A juzgar por los pilares a mi alrededor es como si estuviese en Grecia, pero cuando volteo hacia el techo mi imaginación recrea los nueve actos del génesis: la separación de la luz y las tinieblas, la creación de los astros y las plantas, la separación de las aguas, la creación de un sujeto, de la mujer, la gesta pecadora, la expulsión de los trasgresores, el sacrificio, un diluvio y la embriaguez; todo muy parecido a un lugar que en mi onírica visité.

Una leve humareda se mantiene estática en el solar. Las paredes no existen, se observa un profundo celeste que no contiene ninguna forma. En el centro hay una posadera, donde si recuestas las rodillas ves un botijo ornamentado con serafines. Dentro del recipiente hay un líquido similar al agua, en el que se reflejan circunstancias ajenas a mi presente, actos simbólicos, proezas y hazañas éticas.

No puedo reconocer a nadie, ni recordar lo que la vasija me muestra. A decir verdad, mi memoria no va más allá del momento en que desperté. En realidad, no sé dónde estoy, ni de dónde provengo, por lo que decido levantar mis rodillas de la posadera y buscar un lugar que me sea familiar. Cuando traspaso la inmensa luz que se proyecta desde las últimas dos pilastras, entro a un campo, donde se visualizan bancos de plata rodeados por la arboleda. Cada uno de los árboles contiene diversas frutas; duraznos, fresas, moras y uvas.

Una grama masajea mis pies descalzos y una tenue brisita desacomoda ligeramente mi hermoso vestido. A los lados, numerosos pájaros vuelan, y un gran colorido desprende polvo de hadas. A lo lejos, se vislumbra un gran sembradío de flores con olores afrodisíacos y un regato trasparente como el oxígeno, que se deja llevar por un cauce lento y relajado.

Aun cuando estoy perdida, mi corazón palpita con calma. Mi rumbo no es exacto, no sé qué busco, quizás a alguien que me pueda informar acerca de las prontitudes y los motivos. El tiempo no transcurre, no me siento cansada, tampoco me agobia la soledad.

Después de unos instantes, llego a una edificación clásica, por cuyas adyacencias se puede escuchar una música linda y armónica. Sujeto las manillas de la imponente puerta de caoba y decidiéndome a entrar la abro.

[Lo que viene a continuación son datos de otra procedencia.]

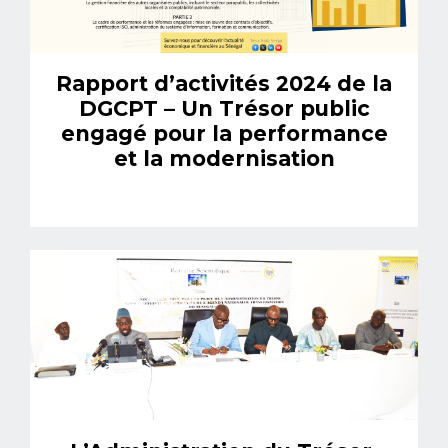
Rapport d’activités 2024 de la
DGCPT – Un Trésor public
engagé pour la performance
et la modernisation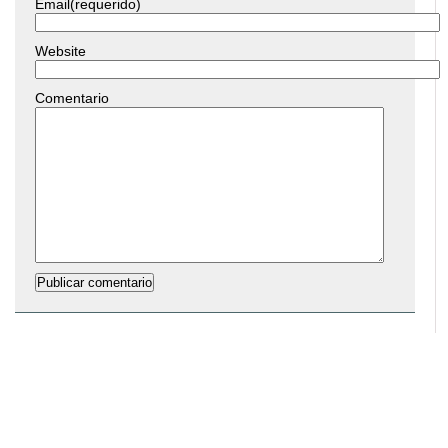
Email(requerido)
Website
Comentario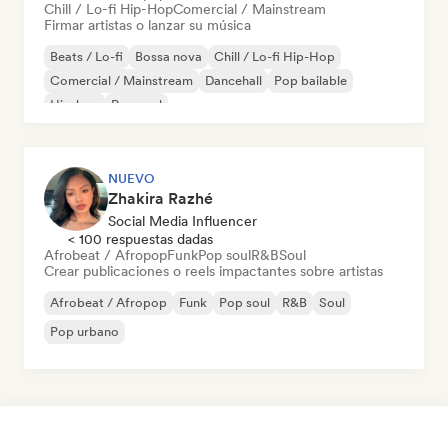
Chill / Lo-fi Hip-Hop
Comercial / Mainstream
Firmar artistas o lanzar su música
Beats / Lo-fi
Bossa nova
Chill / Lo-fi Hip-Hop
Comercial / Mainstream
Dancehall
Pop bailable
Hip-hop
Pop soul
NUEVO
Zhakira Razhé
Social Media Influencer
< 100 respuestas dadas
Afrobeat / Afropop
Funk
Pop soul
R&B
Soul
Crear publicaciones o reels impactantes sobre artistas
Afrobeat / Afropop
Funk
Pop soul
R&B
Soul
Pop urbano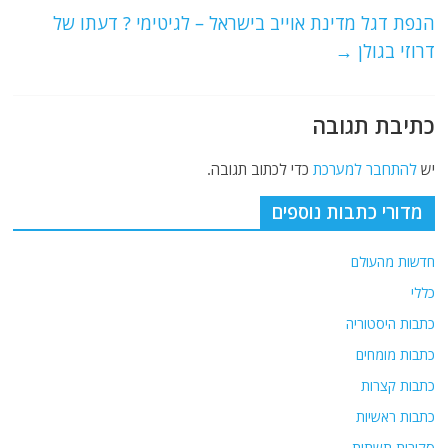
o
p
הנפת דגל מדינת אוייב בישראל – לגיטימי ? דעתו של
דרוזי בגולן
→
k
כתיבת תגובה
יש
להתחבר למערכת
כדי לכתוב תגובה.
מדורי כתבות נוספים
חדשות מהעולם
כללי
כתבות היסטוריה
כתבות מומחים
כתבות קצרות
כתבות ראשיות
סקירות תשתית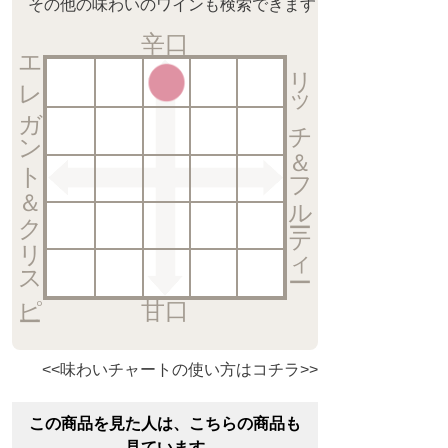
その他の味わいのワインも検索できます
辛口
エレガント＆クリスピー
リッチ＆フルーティー
甘口
<<味わいチャートの使い方はコチラ>>
この商品を見た人は、こちらの商品も
見ています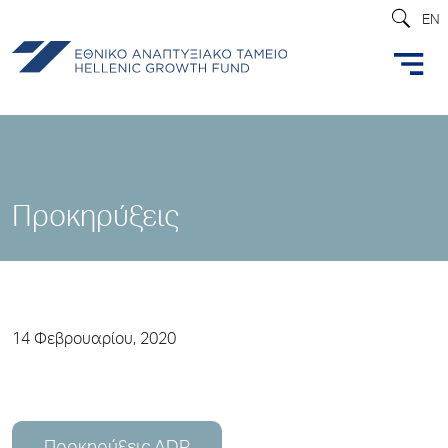
EN
Προκηρύξεις
14 Φεβρουαρίου, 2020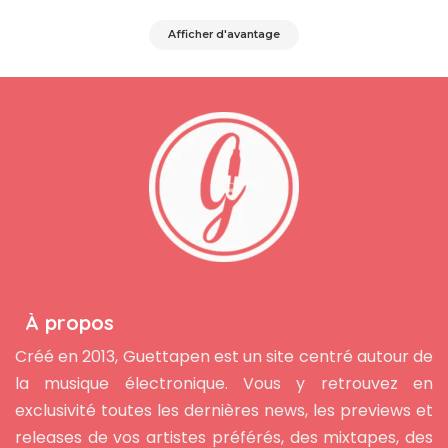
Afficher d'avantage
À propos
Créé en 2013, Guettapen est un site centré autour de
la musique électronique. Vous y retrouvez en
exclusivité toutes les dernières news, les previews et
releases de vos artistes préférés, des mixtapes, des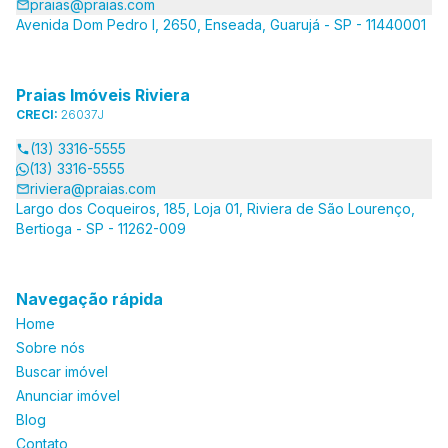
praias@praias.com
Avenida Dom Pedro I, 2650, Enseada, Guarujá - SP - 11440001
Praias Imóveis Riviera
CRECI:
26037J
(13) 3316-5555
(13) 3316-5555
riviera@praias.com
Largo dos Coqueiros, 185, Loja 01, Riviera de São Lourenço,
Bertioga - SP - 11262-009
Navegação rápida
Home
Sobre nós
Buscar imóvel
Anunciar imóvel
Blog
Contato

Estoy encandilada, no puedo mirar nada de lo que se encuentra adentro. Momentos más tarde, se realzan frente a mí numerosas figuras humanas pero con alas. Todas son mujeres hermosas, jóvenes, puras, con destellos áuricos unicolores; pero de diversas gamas si las comparas las unas con otras. Sus ropajes hacen juego con su halo, y algunas sujetan instrumentos musicales.

Todas posan sus ojos en mí. Yo me encuentro en el centro, justo en el punto donde puedo ser vista a la perfección. No sé qué hacer, no sé si tomar una lira o cantar, por lo que decido ser prudente y quedarme de pie, presentando una postura timorata y esperando que alguna de las damas se comunique conmigo.

Mi cuerpo está relajado, mi mente clara y mis emociones tranquilas. Podría quedarme por un largo rato siendo objeto de susurros ajenos a mi oído sin siquiera desaforarme un poco. Pisar el suelo es reconfortante, y la música se parece a esos mantras que cantan en oriente y conectan el espíritu con uno mismo. Vibran ondas sonoras por todo el recinto, la esencia del arte, el espíritu divino, la belleza y la gracia.

Creo que las damas con alas están hablando un idioma desconocido. Su gramática es perfecta, ningún error fonético o confusión de significados. La comunicación es directa y concisa. Ninguna expresa inquietud, el debatir es fluido y con una meta común.